In modern cloud-native development, speed, reliability, and security are non-negotiable. Azure DevOps and GitHub Actions provide the foundational tooling to implement Continuous Integration and Continuous Delivery (CI/CD) — a practice that automates the entire software lifecycle, from code commit to production deployment.
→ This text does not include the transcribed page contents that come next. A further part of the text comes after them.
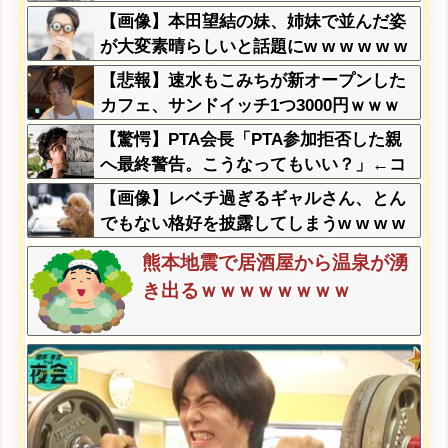
【画像】本田望結の妹、姉妹で並んだ姿
が大変素晴らしいと話題にw w w w w w
w
【悲報】速水もこみちが新オープンした
カフェ、サンドイッチ1つ3000円ｗｗｗ
ｗｗｗｗｗｗｗｗｗｗ
【驚愕】PTA会長「PTA参加拒否した親
へ最終警告。こうなってもいい？」←コ
レはどっちが悪いのか？大論争が巻き起
【画像】レベチ過ぎるギャルさん、とん
こってしまう…
でもない格好を披露してしまうw w w w
w w w
熊本地震で居酒屋から温泉が湧
き出るｗｗｗｗｗｗｗｗ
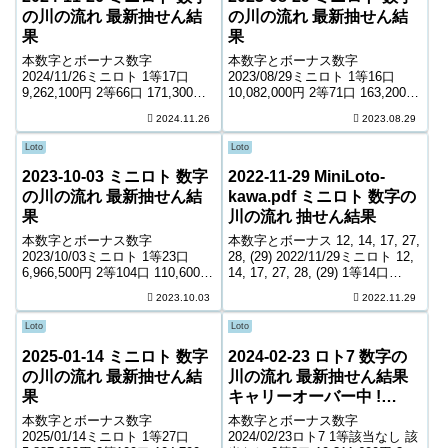
の川の流れ 最新抽せん結
の川の流れ 最新抽せん結
果
果
本数字とボーナス数字
本数字とボーナス数字
2024/11/26ミニロト 1等17口
2023/08/29ミニロト 1等16口
9,262,100円 2等66口 171,300円
10,082,000円 2等71口 163,200円
3等2,163口 9,000円 4等56,360口
3等1,682口 11,900円 4等47,273
2024.11.26
2023.08.29
900円 ＊抽せんの結果は最終的
口 1,100円 ＊抽せんの結果は最
に発売元の発表のものと照合し
終的に発売元の発表のものと照
Loto
Loto
て下さい。 ...
合して下...
2023-10-03 ミニロト 数字
2022-11-29 MiniLoto-
の川の流れ 最新抽せん結
kawa.pdf ミニロト 数字の
果
川の流れ 抽せん結果
本数字とボーナス数字
本数字とボーナス 12, 14, 17, 27,
2023/10/03ミニロト 1等23口
28, (29) 2022/11/29ミニロト 12,
6,966,500円 2等104口 110,600円
14, 17, 27, 28, (29) 1等14口
3等2,946口 6,700円 4等58,681口
11,440,500円 2等63口 182,600円
2023.10.03
2022.11.29
800円 ＊抽せんの結果は最終的
3等1,886口 10,5...
に発売元の発表のものと照合し
Loto
Loto
て下さい。...
2025-01-14 ミニロト 数字
2024-02-23 ロト7 数字の
の川の流れ 最新抽せん結
川の流れ 最新抽せん結果
果
キャリーオーバー中 !
2,021,090,665円
本数字とボーナス数字
本数字とボーナス数字
2025/01/14ミニロト 1等27口
2024/02/23ロト7 1等該当なし 該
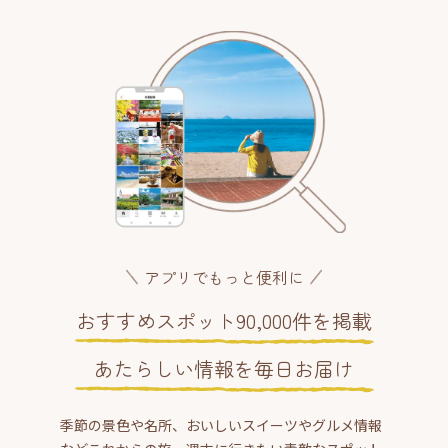
アプリでもっと便利に
おすすめスポット90,000件を掲載
あたらしい情報を毎日お届け
季節の景色や名所、おいしいスイーツやグルメ情報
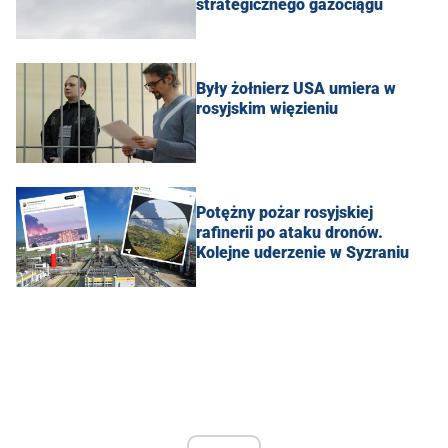
strategicznego gazociągu
Były żołnierz USA umiera w
rosyjskim więzieniu
Potężny pożar rosyjskiej
rafinerii po ataku dronów.
Kolejne uderzenie w Syzraniu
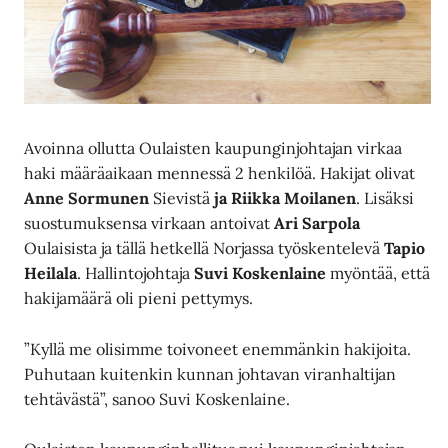
Avoinna ollutta Oulaisten kaupunginjohtajan virkaa
haki määräaikaan mennessä 2 henkilöä. Hakijat olivat
Anne Sormunen
Sievistä
ja Riikka Moilanen
. Lisäksi
suostumuksensa virkaan antoivat
Ari Sarpola
Oulaisista ja tällä hetkellä Norjassa työskentelevä
Tapio
Heilala
. Hallintojohtaja
Suvi Koskenlaine
myöntää, että
hakijamäärä oli pieni pettymys.
”Kyllä me olisimme toivoneet enemmänkin hakijoita.
Puhutaan kuitenkin kunnan johtavan viranhaltijan
tehtävästä”, sanoo Suvi Koskenlaine.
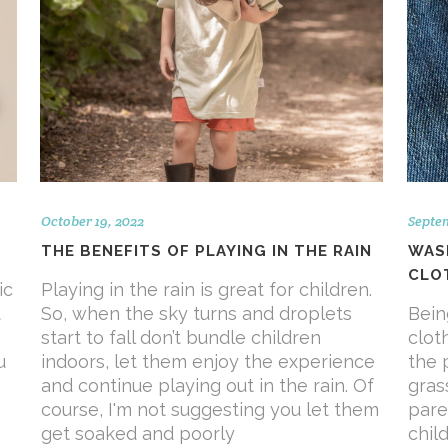
October 19, 2022
Septe
THE BENEFITS OF PLAYING IN THE RAIN
WASH
CLO
ic
Playing in the rain is great for children.
t
So, when the sky turns and droplets
Bein
start to fall don’t bundle children
clot
u
indoors, let them enjoy the experience
the 
and continue playing out in the rain. Of
gras
course, I'm not suggesting you let them
pare
get soaked and poorly
child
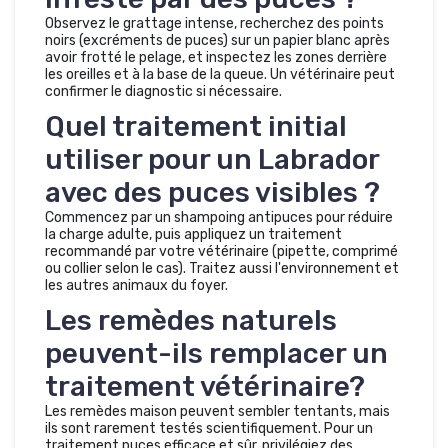
Observez le grattage intense, recherchez des points
noirs (excréments de puces) sur un papier blanc après
avoir frotté le pelage, et inspectez les zones derrière
les oreilles et à la base de la queue. Un vétérinaire peut
confirmer le diagnostic si nécessaire.
Quel traitement initial
utiliser pour un Labrador
avec des puces visibles ?
Commencez par un shampoing antipuces pour réduire
la charge adulte, puis appliquez un traitement
recommandé par votre vétérinaire (pipette, comprimé
ou collier selon le cas). Traitez aussi l'environnement et
les autres animaux du foyer.
Les remèdes naturels
peuvent-ils remplacer un
traitement vétérinaire?
Les remèdes maison peuvent sembler tentants, mais
ils sont rarement testés scientifiquement. Pour un
traitement puces efficace et sûr, privilégiez des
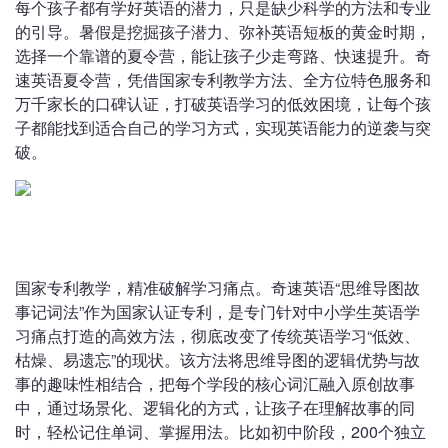
每个孩子都有学好英语的潜力，只是缺少科学的方法和专业
的引导。暑假是挖掘孩子潜力、弥补英语短板的黄金时期，
选择一个靠谱的夏令营，能让孩子少走弯路、快速提升。奇
速英语夏令营，凭借国家专利教学方法、全方位特色服务和
万千家长的口碑认证，打破英语学习的低效困境，让每个孩
子都能找到适合自己的学习方式，实现英语能力的逆袭与突
破。
国家专利教学，精准破解学习痛点。奇速英语“思维导图故
事记词法”作为国家认证专利，是专门针对中小学生英语学
习痛点打造的高效方法，彻底改变了传统英语学习“低效、
枯燥、易遗忘”的现状。该方法将思维导图的逻辑优势与故
事的趣味性相结合，把每个学段的核心词汇融入原创故事
中，通过场景化、逻辑化的方式，让孩子在理解故事的同
时，轻松记住单词、掌握用法。比如初中阶段，200个独立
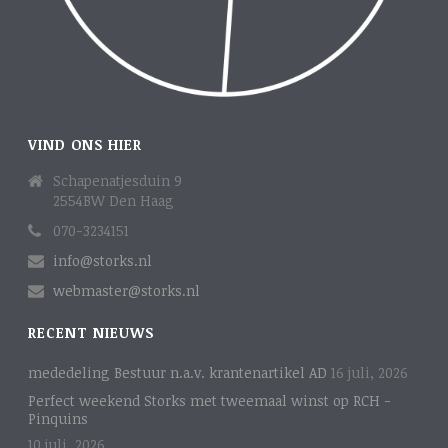
VIND ONS HIER
Schapenatjesduin 9
2554BW Den Haag
070-3234151
info@storks.nl
webmaster@storks.nl
RECENT NIEUWS
mededeling Bestuur n.a.v. krantenartikel AD
16 juli, 2026
Perfect weekend Storks met tweemaal winst op RCH -
Pinquins
10 juli, 2026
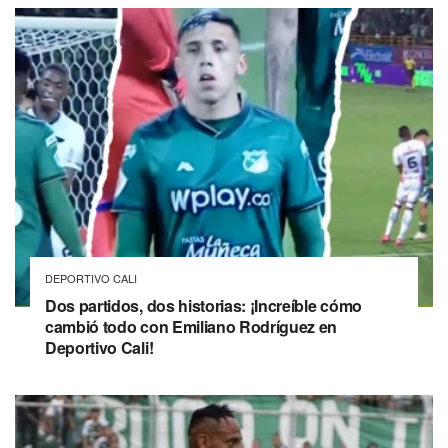
DEPORTIVO CALI
Dos partidos, dos historias: ¡Increíble cómo
cambió todo con Emiliano Rodríguez en
Deportivo Cali!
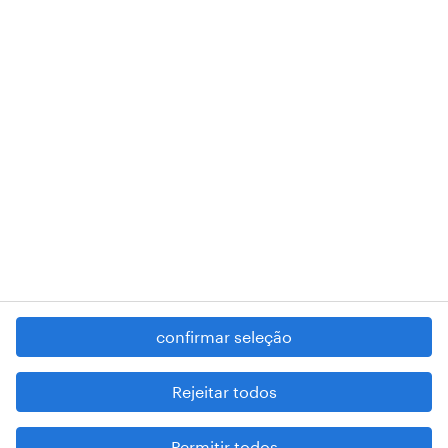
018 Lisboa.
RANDSTAD,
, and SHAPING THE WORLD OF WORK are
registered trademarks of © Randstad N.V.
contacte-nos
termos e condições
política de privacidade
regime geral da prevenção da corrupção
denúncia de má conduta
confirmar seleção
reportar problemas de segurança
cookies
Rejeitar todos
mapa do site
Permitir todos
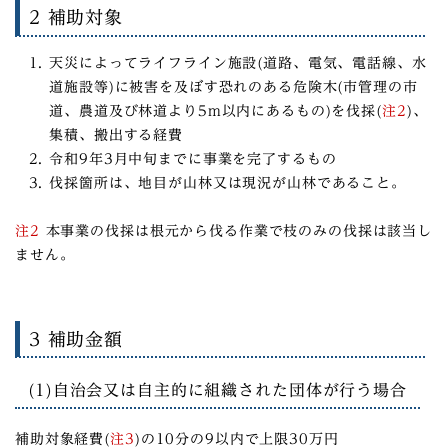
2 補助対象
天災によってライフライン施設(道路、電気、電話線、水
道施設等)に被害を及ぼす恐れのある危険木(市管理の市
道、農道及び林道より5m以内にあるもの)を伐採(
注2
)、
集積、搬出する経費
令和9年3月中旬までに事業を完了するもの
伐採箇所は、地目が山林又は現況が山林であること。
注2
本事業の伐採は根元から伐る作業で枝のみの伐採は該当し
ません。
3 補助金額
(1)自治会又は自主的に組織された団体が行う場合
補助対象経費(
注3
)の10分の9以内で上限30万円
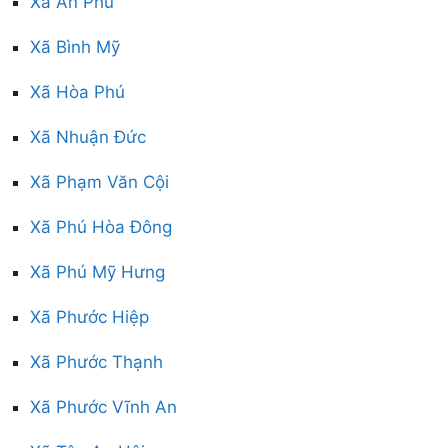
Xã An Phú
Xã Bình Mỹ
Xã Hòa Phú
Xã Nhuận Đức
Xã Phạm Văn Cội
Xã Phú Hòa Đông
Xã Phú Mỹ Hưng
Xã Phước Hiệp
Xã Phước Thạnh
Xã Phước Vĩnh An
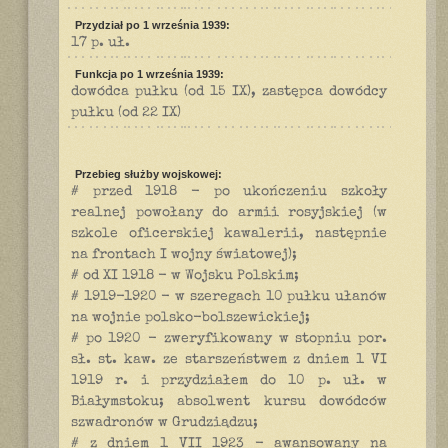
Przydział po 1 września 1939:
17 p. uł.
Funkcja po 1 września 1939:
dowódca pułku (od 15 IX), zastępca dowódcy
pułku (od 22 IX)
Przebieg służby wojskowej:
# przed 1918 - po ukończeniu szkoły
realnej powołany do armii rosyjskiej (w
szkole oficerskiej kawalerii, następnie
na frontach I wojny światowej);
# od XI 1918 - w Wojsku Polskim;
# 1919-1920 - w szeregach 10 pułku ułanów
na wojnie polsko-bolszewickiej;
# po 1920 - zweryfikowany w stopniu por.
sł. st. kaw. ze starszeństwem z dniem 1 VI
1919 r. i przydziałem do 10 p. uł. w
Białymstoku; absolwent kursu dowódców
szwadronów w Grudziądzu;
# z dniem 1 VII 1923 - awansowany na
This lesson bridges infrastructure (covered in previous lessons on Azure security and compliance) with operational excellence, enabling you to build, test, and deploy applications at scale while maintaining governance, auditability, and resilience.

By mastering Azure Pipelines and GitHub Actions, you'll learn how to create repeatable, secure, and scalable workflows that integrate with Azure services like Azure Kubernetes Service (AKS), Azure App Service, and Azure SQL Database — all while enforcing security policies and cost controls established in prior modules.

Key objectives:

  • Design CI/CD pipelines using Azure Pipelines and GitHub Actions
  • Secure pipelines with service connections, variable groups, and secrets management
  • Automate infrastructure provisioning (IaC) and application deployment
  • Integrate testing, code quality gates, and compliance checks
  • Implement deployment strategies (e.g., canary, blue/green) in Azure

Core Concepts

What is CI/CD?

CI/CD is a combination of two practices:

  • Continuous Integration (CI): Developers frequently merge code changes into a shared repository. Each merge triggers automated builds and tests to catch integration issues early.
  • Continuous Delivery/Deployment (CD): After successful CI, code is automatically released to staging or production environments. Delivery means deployments are ready to happen on demand; Deployment means releases happen automatically.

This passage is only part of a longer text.